Im Dorf Ak-Erik wurde ein Denkmal für das Pferd eingeweiht. In seine Gedenktafel sind die Namen der 23 Verfolgten aus dieser Siedlung eingemeißelt, unter denen sich auch der Vater des Schriftstellers befindet.

„In Tuwa gibt es auch eine Vereinigung von Künstlern unter der Bezeichnung „Esir-Kara“, - teilt Tschoodu mit.

Es wurden auch mehrere Skulpturen geschaffen, die das verfolgte Pferd darstellen. „Eine von ihnen wurde in Swerdlowsk aus Bronze und Eisen gegossen, es gibt auch eine Arbeit aus Marmor. In einer der Städte hat ein Künstler Esir-Kara aus Eis geschaffen“, - sagt der Gesprächspartner von RIA Nachrichten.

Das ist noch nicht alles. Es wurde auch ein Lied für den „Schwarzen Adler“ geschrieben und ein Tanz aufgeführt.

„Aufgeführt werden sie vom berühmten tuwinischen Ensemble „Sajany“. Und das ist viel wert, denn das Kollektiv ist vielfacher Diplomand allsowjetischer, allrussischer und internationaler Wettbewerbe“, - berichtet der Schriftsteller.

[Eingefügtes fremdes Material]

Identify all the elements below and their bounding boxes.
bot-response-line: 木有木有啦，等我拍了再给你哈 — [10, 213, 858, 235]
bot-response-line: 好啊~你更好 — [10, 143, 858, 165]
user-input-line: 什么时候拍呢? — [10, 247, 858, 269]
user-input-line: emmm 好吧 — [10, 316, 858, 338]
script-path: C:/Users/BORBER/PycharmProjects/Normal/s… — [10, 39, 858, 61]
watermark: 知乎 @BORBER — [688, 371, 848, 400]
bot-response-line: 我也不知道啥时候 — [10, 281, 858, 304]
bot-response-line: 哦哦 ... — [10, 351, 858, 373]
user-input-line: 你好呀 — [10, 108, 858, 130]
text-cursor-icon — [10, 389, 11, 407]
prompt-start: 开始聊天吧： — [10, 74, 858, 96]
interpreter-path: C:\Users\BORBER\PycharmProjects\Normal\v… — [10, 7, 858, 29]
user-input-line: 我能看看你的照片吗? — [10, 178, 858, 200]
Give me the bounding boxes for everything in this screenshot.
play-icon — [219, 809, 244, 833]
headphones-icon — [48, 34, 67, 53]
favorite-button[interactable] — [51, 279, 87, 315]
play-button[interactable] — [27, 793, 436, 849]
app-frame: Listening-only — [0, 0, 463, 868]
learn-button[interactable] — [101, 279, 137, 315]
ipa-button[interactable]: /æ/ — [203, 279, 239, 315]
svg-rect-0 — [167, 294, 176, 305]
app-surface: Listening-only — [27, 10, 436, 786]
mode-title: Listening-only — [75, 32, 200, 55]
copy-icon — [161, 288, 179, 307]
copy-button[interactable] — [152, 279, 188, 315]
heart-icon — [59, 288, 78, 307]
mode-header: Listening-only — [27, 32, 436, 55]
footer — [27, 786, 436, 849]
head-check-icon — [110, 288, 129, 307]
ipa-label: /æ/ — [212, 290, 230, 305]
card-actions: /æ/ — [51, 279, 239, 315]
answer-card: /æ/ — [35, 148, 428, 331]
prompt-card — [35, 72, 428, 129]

Das schnellbeinige Pferd ist sogar auf dem Emblem des Ersinsker Bezirks, Tuwa, dargestellt. Und 2011 wurde eine der Straßen in der Republik-Hauptstadt Kysyl zu Ehren Esir-Karas benannt.

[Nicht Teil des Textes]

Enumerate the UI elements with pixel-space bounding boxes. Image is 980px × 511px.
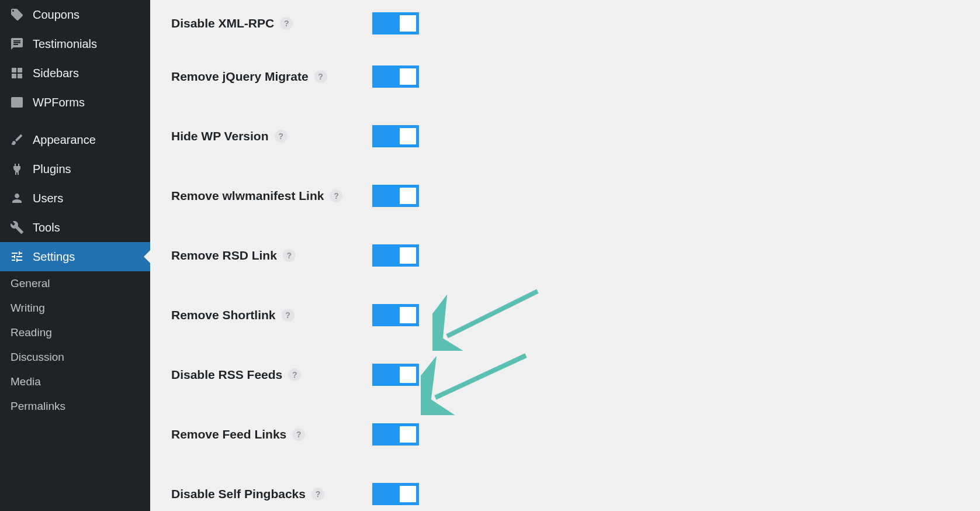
setting-row-feed-links: Remove Feed Links ? xyxy=(171,405,959,464)
help-icon[interactable]: ? xyxy=(280,17,293,30)
help-icon[interactable]: ? xyxy=(282,309,295,322)
sidebar-item-label: Settings xyxy=(33,250,75,264)
sidebar-item-tools[interactable]: Tools xyxy=(0,213,150,242)
sliders-icon xyxy=(9,249,25,264)
toggle-knob xyxy=(400,247,416,264)
sidebar-item-plugins[interactable]: Plugins xyxy=(0,154,150,184)
grid-icon xyxy=(9,65,25,81)
settings-content: Disable XML-RPC ? Remove jQuery Migrate … xyxy=(150,0,980,511)
help-icon[interactable]: ? xyxy=(283,249,296,262)
setting-label-text: Remove jQuery Migrate xyxy=(171,70,309,84)
help-icon[interactable]: ? xyxy=(275,130,288,143)
toggle-knob xyxy=(400,15,416,32)
form-icon xyxy=(9,95,25,110)
help-icon[interactable]: ? xyxy=(288,368,301,381)
toggle-wlwmanifest[interactable] xyxy=(372,185,419,207)
setting-label: Remove RSD Link ? xyxy=(171,248,372,263)
menu-separator xyxy=(0,117,150,125)
toggle-knob xyxy=(400,426,416,443)
setting-row-self-pingbacks: Disable Self Pingbacks ? xyxy=(171,464,959,511)
toggle-rss-feeds[interactable] xyxy=(372,364,419,386)
setting-row-rsd: Remove RSD Link ? xyxy=(171,226,959,285)
sidebar-item-coupons[interactable]: Coupons xyxy=(0,0,150,29)
setting-label-text: Disable XML-RPC xyxy=(171,16,274,30)
setting-label: Remove jQuery Migrate ? xyxy=(171,70,372,84)
brush-icon xyxy=(9,132,25,147)
setting-row-wp-version: Hide WP Version ? xyxy=(171,106,959,166)
sidebar-item-wpforms[interactable]: WPForms xyxy=(0,88,150,117)
setting-label-text: Disable RSS Feeds xyxy=(171,368,282,382)
sidebar-item-label: WPForms xyxy=(33,96,85,109)
admin-sidebar: Coupons Testimonials Sidebars WPForms Ap… xyxy=(0,0,150,511)
wrench-icon xyxy=(9,220,25,235)
toggle-self-pingbacks[interactable] xyxy=(372,483,419,505)
setting-label-text: Hide WP Version xyxy=(171,129,269,143)
sidebar-item-label: Coupons xyxy=(33,8,79,22)
help-icon[interactable]: ? xyxy=(292,428,305,441)
setting-label-text: Remove wlwmanifest Link xyxy=(171,189,324,203)
toggle-rsd[interactable] xyxy=(372,244,419,267)
setting-label: Disable RSS Feeds ? xyxy=(171,368,372,382)
setting-row-xmlrpc: Disable XML-RPC ? xyxy=(171,0,959,47)
settings-list: Disable XML-RPC ? Remove jQuery Migrate … xyxy=(171,0,959,511)
setting-label: Disable Self Pingbacks ? xyxy=(171,487,372,501)
setting-row-jquery-migrate: Remove jQuery Migrate ? xyxy=(171,47,959,106)
sidebar-item-label: Users xyxy=(33,192,63,205)
submenu-item-reading[interactable]: Reading xyxy=(0,320,150,345)
setting-row-shortlink: Remove Shortlink ? xyxy=(171,285,959,345)
setting-label: Remove Feed Links ? xyxy=(171,427,372,441)
sidebar-item-appearance[interactable]: Appearance xyxy=(0,125,150,154)
toggle-knob xyxy=(400,367,416,383)
setting-label-text: Remove Shortlink xyxy=(171,308,276,322)
submenu-item-general[interactable]: General xyxy=(0,271,150,296)
sidebar-item-testimonials[interactable]: Testimonials xyxy=(0,29,150,58)
sidebar-item-sidebars[interactable]: Sidebars xyxy=(0,58,150,88)
toggle-wp-version[interactable] xyxy=(372,125,419,147)
help-icon[interactable]: ? xyxy=(330,189,342,202)
sidebar-item-label: Tools xyxy=(33,221,60,234)
setting-label: Hide WP Version ? xyxy=(171,129,372,143)
help-icon[interactable]: ? xyxy=(314,70,327,83)
setting-row-rss-feeds: Disable RSS Feeds ? xyxy=(171,345,959,405)
sidebar-item-label: Testimonials xyxy=(33,37,97,51)
user-icon xyxy=(9,191,25,206)
submenu-item-permalinks[interactable]: Permalinks xyxy=(0,394,150,419)
plug-icon xyxy=(9,161,25,177)
toggle-knob xyxy=(400,486,416,502)
setting-label: Remove wlwmanifest Link ? xyxy=(171,189,372,203)
setting-label: Remove Shortlink ? xyxy=(171,308,372,322)
toggle-knob xyxy=(400,188,416,204)
sidebar-item-label: Plugins xyxy=(33,163,71,176)
tag-icon xyxy=(9,7,25,22)
toggle-xmlrpc[interactable] xyxy=(372,12,419,34)
submenu-item-writing[interactable]: Writing xyxy=(0,296,150,320)
toggle-knob xyxy=(400,68,416,85)
toggle-knob xyxy=(400,128,416,144)
sidebar-item-settings[interactable]: Settings xyxy=(0,242,150,271)
chat-icon xyxy=(9,36,25,51)
toggle-feed-links[interactable] xyxy=(372,423,419,446)
help-icon[interactable]: ? xyxy=(311,488,324,500)
toggle-jquery-migrate[interactable] xyxy=(372,65,419,88)
submenu-item-discussion[interactable]: Discussion xyxy=(0,345,150,370)
setting-row-wlwmanifest: Remove wlwmanifest Link ? xyxy=(171,166,959,226)
setting-label-text: Remove Feed Links xyxy=(171,427,286,441)
toggle-knob xyxy=(400,307,416,323)
sidebar-item-label: Appearance xyxy=(33,133,96,147)
submenu-item-media[interactable]: Media xyxy=(0,370,150,394)
toggle-shortlink[interactable] xyxy=(372,304,419,326)
setting-label-text: Disable Self Pingbacks xyxy=(171,487,306,501)
sidebar-item-label: Sidebars xyxy=(33,67,79,80)
sidebar-item-users[interactable]: Users xyxy=(0,184,150,213)
setting-label-text: Remove RSD Link xyxy=(171,248,277,263)
setting-label: Disable XML-RPC ? xyxy=(171,16,372,30)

All das wird geschaffen und erfolgt unter unmittelbarer Mitwirkung von Kara-Kuske Tschoodu. Die Geschichte Esir-Karas geht mit ihm durchs ganze Leben. Und er ist stolz darauf…

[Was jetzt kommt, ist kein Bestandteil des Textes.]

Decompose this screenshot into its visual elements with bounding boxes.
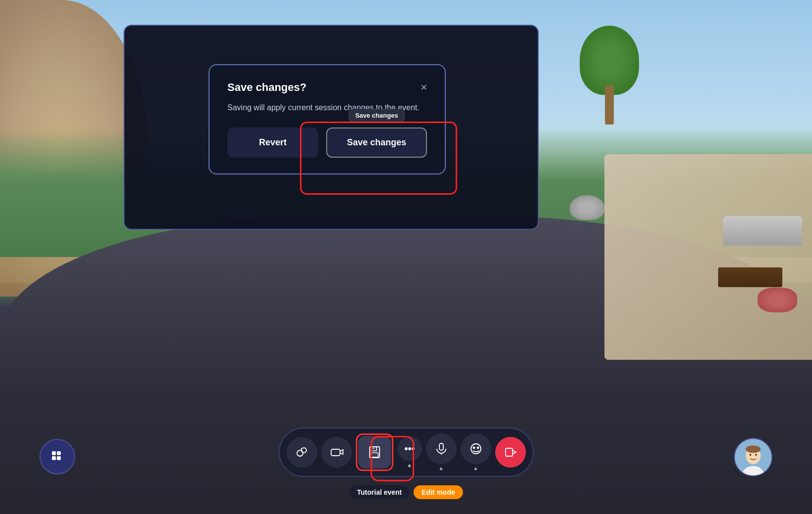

…Und er bereut nichts in seinem Leben. Der Schriftsteller hatte ein schweres, kompliziertes Leben, aber ein Leben, das er so auch noch einmal leben würde. „Wenn man mir den Vorschlag machte, die Zeit zurückzuholen, zurückzudrehen und gegen das zu ersetzen, was ich mir für mein Schicksal lieber gewünscht hätte, dann würde ich alles so lassen, wie es ist. Das ist mein Leben, und ich habe es genauso gelebt, wie es mir vorherbestimmt war. Was ich nicht bedaure“, - sagt Tschoodu.

Jetzt hat er einen innigen Traum. „Ich möchte, dass man in Kysyl ein Denkmal für Esir-Kara errichtet. Derzeit sammeln wir Gleichgesinnten Geld für seine Aufstellung. Wenn alles gut ausgeht, kann das Denkmal schon im Frühjahr 2013 eingeweiht werden“, - teilte der Schriftsteller seine Pläne mit, wobei er anmerkte, dass dieses Monument immer ans Schicksal des legendären Schwarzen Adlers erinnern würde, der das Verhängnis symbolisiere, welches viele Unschuldige ereilte.